Before Ringo, Pete Best was drummed out of the Fab Four
By David Segal
Washington Post
In the long history of near-fame experiences, is there any tale as wrenching as Pete Best's? Really, who's even close? The guy is booted from the Beatles right before the band shakes into history, a few months before "Love Me Do" sends a few million teens into shrieking fits. While his former band mates are recording "Back in the U.S.S.R." in 1968, Pete is slicing bread in a bakery.
And then one day Aug. 16, 1962 he's out. Ringo Starr is in. The next year, Brits alone would spend more than $12 million on Fab Four vinyl. Best's cut was nil. None of the other Beatles, he says, ever spoke to him again.
"I suppose the frustration is the fact that this was very much a case of it had been done behind your back," Best says on a recent evening. "The lads weren't there at the actual dismissal. They'd left it up to Brian. If they were there, maybe we could have resolved the problem. You know, 'OK, what is wrong, what is your hang-up?' That never happened."
Now 61, Best has bushy gray hair and a mustache. Wearing bluejeans and a sweater, he looks more like the kindly owner of a pizzeria than the heartthrob of the Beatles.
Everyone wants to know, "Hey, what's it like to almost rule the world?" It's a question Best will surely answer this week, during a New York visit to promote "The Beatles: The True Beginnings," a coffee-table volume he co-wrote with his half brothers, Roag and Rory.
In it, the Bests tell an under-exalted chapter in the story of the Beatles' rise: the tale of the Casbah Coffee Club. Before they became local sensations at the downtown Cavern Club, John, Paul, George and Pete were regulars at the Casbah, crammed into a low-ceilinged room big enough for about 25 fans.
The Casbah was in the basement of the Best house. His mother, a free-spirited beauty named Mona, decided in 1959 that the neighborhood kids needed a place to listen to an American import called rock 'n' roll. Then she handed them paintbrushes. On the walls, John Lennon painted potbellied figures, Paul McCartney painted a rainbow, and George Harrison and a drummer named Ken Brown painted stars. Pete joined the group a year later, when it was known as the Silver Beatles.
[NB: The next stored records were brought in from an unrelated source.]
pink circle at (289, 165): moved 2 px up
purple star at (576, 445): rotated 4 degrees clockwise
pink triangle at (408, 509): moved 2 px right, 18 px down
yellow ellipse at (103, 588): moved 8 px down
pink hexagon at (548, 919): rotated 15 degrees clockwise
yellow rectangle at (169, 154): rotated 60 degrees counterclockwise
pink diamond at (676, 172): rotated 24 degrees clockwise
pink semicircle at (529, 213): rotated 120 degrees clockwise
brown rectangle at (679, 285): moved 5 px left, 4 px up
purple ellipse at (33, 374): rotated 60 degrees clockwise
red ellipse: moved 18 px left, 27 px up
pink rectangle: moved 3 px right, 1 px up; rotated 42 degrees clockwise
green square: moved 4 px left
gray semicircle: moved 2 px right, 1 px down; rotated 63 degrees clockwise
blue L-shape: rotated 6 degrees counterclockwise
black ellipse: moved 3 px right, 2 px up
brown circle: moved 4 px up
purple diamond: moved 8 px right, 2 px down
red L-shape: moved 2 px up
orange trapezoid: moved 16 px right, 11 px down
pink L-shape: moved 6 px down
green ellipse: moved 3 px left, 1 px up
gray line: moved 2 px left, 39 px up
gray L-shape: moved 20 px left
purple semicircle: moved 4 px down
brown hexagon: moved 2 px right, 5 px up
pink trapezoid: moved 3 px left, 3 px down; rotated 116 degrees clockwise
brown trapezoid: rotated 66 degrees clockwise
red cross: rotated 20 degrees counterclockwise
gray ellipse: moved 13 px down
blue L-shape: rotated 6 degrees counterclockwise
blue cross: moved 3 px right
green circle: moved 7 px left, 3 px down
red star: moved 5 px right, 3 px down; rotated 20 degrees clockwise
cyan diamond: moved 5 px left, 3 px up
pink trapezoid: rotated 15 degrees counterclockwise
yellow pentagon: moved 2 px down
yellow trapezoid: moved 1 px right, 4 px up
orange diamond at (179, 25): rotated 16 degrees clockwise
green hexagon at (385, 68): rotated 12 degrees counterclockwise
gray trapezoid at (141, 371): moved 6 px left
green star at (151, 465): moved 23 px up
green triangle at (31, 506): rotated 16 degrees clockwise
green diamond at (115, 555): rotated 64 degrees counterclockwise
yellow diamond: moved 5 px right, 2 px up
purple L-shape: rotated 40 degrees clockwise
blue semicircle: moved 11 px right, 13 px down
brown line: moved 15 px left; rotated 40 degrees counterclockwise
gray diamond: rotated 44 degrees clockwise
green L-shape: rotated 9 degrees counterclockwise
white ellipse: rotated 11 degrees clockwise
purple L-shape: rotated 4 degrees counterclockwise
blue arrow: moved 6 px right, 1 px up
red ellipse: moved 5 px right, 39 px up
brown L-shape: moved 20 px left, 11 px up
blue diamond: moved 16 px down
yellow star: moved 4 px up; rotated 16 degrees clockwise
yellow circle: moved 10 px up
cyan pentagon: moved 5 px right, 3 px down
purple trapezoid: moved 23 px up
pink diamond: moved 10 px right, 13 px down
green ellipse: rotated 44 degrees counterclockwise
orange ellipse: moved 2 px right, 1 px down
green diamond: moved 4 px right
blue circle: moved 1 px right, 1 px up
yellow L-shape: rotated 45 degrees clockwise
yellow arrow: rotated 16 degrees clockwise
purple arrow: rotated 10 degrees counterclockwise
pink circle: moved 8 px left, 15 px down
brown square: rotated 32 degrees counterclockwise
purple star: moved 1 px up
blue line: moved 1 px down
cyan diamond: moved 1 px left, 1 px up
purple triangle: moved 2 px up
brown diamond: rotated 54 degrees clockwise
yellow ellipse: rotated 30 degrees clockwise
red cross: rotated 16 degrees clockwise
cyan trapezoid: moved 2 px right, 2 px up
Pete Best stumbled into the greatest rock band ever, a job that, by many accounts, he was ill equipped to handle. Today he's financially set. He finally received a pile of money in 1995, when the Beatles put together the first of their three-part "Anthology" series of albums, which includes 10 early songs with Best in the band. And if you catch him in a quiet moment, he'll tell you all about playing "Long Tall Sally" with three men who changed pop culture for good.